Started writing this before thanos1983 update (use of 'DejaVuSans.ttf' as an OK modern font, too :) ), so, for FWIW:
The "core" Helvetica font uses single-byte built-in encoding, which doesn't have greek characters.
In fact, in modern times it is not advised to use any of Adobe 14 "core", not-to-be-embedded fonts, they belong to the era of 20+ years ago, when storage space was at a premium. Even if you think that you produce (and consume) PDFs in very controlled, ascii-only environment.
That's said, the "core" font which contains greek and other math characters is called 'Symbol'. You give normal, utf8 Perl strings as arguments to PDF::API2 methods, everything will be encoded for you automatically.
use strict;
use warnings;
use utf8;
use PDF::API2;
my $pdf = PDF::API2-> new;
my $page = $pdf-> page;
my $text = $page-> text;
my $core_font = $pdf-> corefont( 'Symbol' );
$text-> font( $core_font, 20 );
$text-> translate( 50, 700 );
$text-> text( 'ω ∞' );
$pdf-> saveas( 'test.pdf' );
The output is a 5 KB file, which, in addition to necessary overhead, contains a lot of bloat. PDF::API2 doesn't do it quite optimal with "core" fonts. Let's insert this before last line:
delete @$core_font{ qw/
Encoding
FirstChar
LastChar
Name
Widths
/};
The output is 986 bytes. The bad part, however, is that, while PDF looks OK on-screen, text extraction (e.g. copy-paste to Notepad), in both cases above, is broken when I check with Adobe Reader DC (i.e. latest) -- garbage is copied. Maybe Adobe doesn't care about "core" Symbol any more. However, both Firefox and Edge extract greek symbols correctly.
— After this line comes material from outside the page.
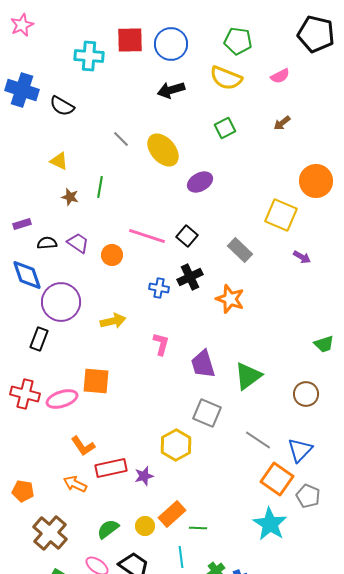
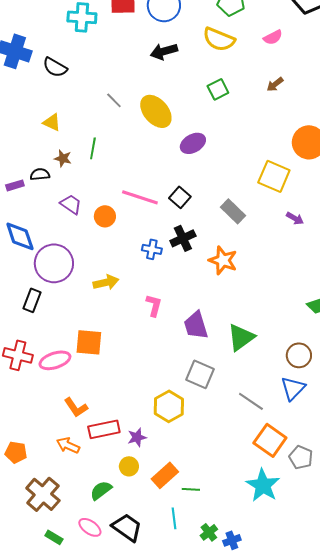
black semicircle: (47, 243) -> (40, 174), moved
blue triangle: (300, 450) -> (293, 388), moved
yellow circle: (145, 526) -> (129, 466), moved

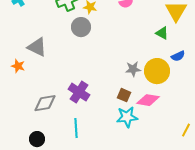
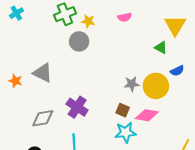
gray triangle: (37, 47) -> (43, 73), moved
The right way is to use embeddable, modern, having good Unicode support i.e. large code-points repertoire, TrueType fonts. Again, give "utf8 Perl strings as arguments to PDF::API2 methods, everything will be encoded for you automatically".
use strict;
use warnings;
use feature 'say';
use utf8;
use PDF::API2;
my $pdf = PDF::API2-> new;
my $page = $pdf-> page;
my $text = $page-> text;
my $ttf_font = $pdf-> ttfont( 'DejaVuSans.ttf' );
$text-> font( $ttf_font, 20 );
$text-> translate( 50, 700 );
$text-> text( 'ω ∞ latin אב åçß юя' );
$pdf-> saveas( 'test.pdf' );
Here the text string sports greek, (extended-)latin, hebrew and cyrillic characters. It displays OK on-screen and text can be extracted even with backward Reader DC. File size is 55 KB, however.